Your goal:
Using the data beneath this instruction, retype only the lines from the one that contains "waters, our TAA" down to the one that contains "decisions place less", both included, exactly as they appear.

━━ Records supplied ━━

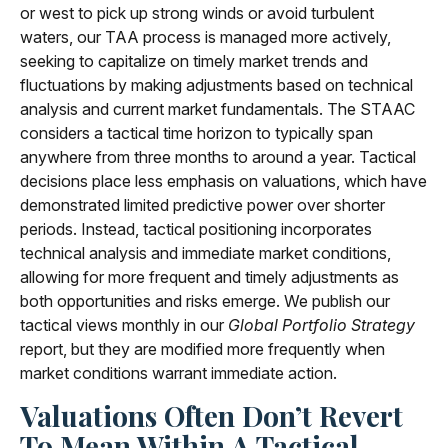
or west to pick up strong winds or avoid turbulent
waters, our TAA process is managed more actively,
seeking to capitalize on timely market trends and
fluctuations by making adjustments based on technical
analysis and current market fundamentals. The STAAC
considers a tactical time horizon to typically span
anywhere from three months to around a year. Tactical
decisions place less emphasis on valuations, which have
demonstrated limited predictive power over shorter
periods. Instead, tactical positioning incorporates
technical analysis and immediate market conditions,
allowing for more frequent and timely adjustments as
both opportunities and risks emerge. We publish our
tactical views monthly in our
Global Portfolio Strategy
report, but they are modified more frequently when
market conditions warrant immediate action.
Valuations Often Don’t Revert
To Mean Within A Tactical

━━━

Result of the task:
waters, our TAA process is managed more actively,
seeking to capitalize on timely market trends and
fluctuations by making adjustments based on technical
analysis and current market fundamentals. The STAAC
considers a tactical time horizon to typically span
anywhere from three months to around a year. Tactical
decisions place less emphasis on valuations, which have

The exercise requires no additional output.